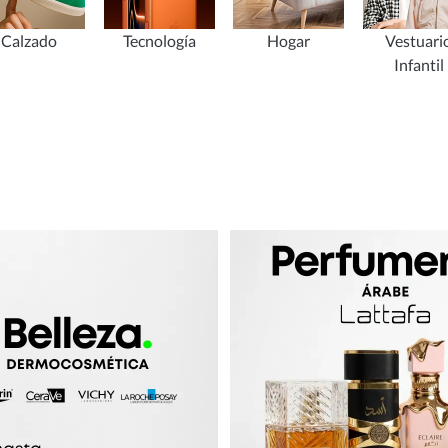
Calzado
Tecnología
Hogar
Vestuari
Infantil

=-=-=

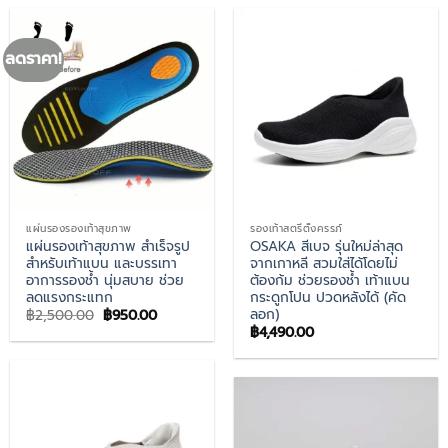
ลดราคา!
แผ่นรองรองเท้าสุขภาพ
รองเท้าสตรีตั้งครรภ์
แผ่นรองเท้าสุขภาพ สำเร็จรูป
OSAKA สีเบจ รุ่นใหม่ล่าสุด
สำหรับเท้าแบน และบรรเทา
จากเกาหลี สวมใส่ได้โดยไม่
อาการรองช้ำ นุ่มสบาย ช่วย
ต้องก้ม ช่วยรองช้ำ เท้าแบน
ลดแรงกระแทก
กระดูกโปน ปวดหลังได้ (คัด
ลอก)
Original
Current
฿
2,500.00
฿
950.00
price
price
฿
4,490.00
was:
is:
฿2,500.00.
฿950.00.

=-=-=

▶ **Task details**
Using the listing above, report each line that mentions the word "าแบน".

▶ **Response to the task**
สำหรับเท้าแบน และบรรเทา
ต้องก้ม ช่วยรองช้ำ เท้าแบน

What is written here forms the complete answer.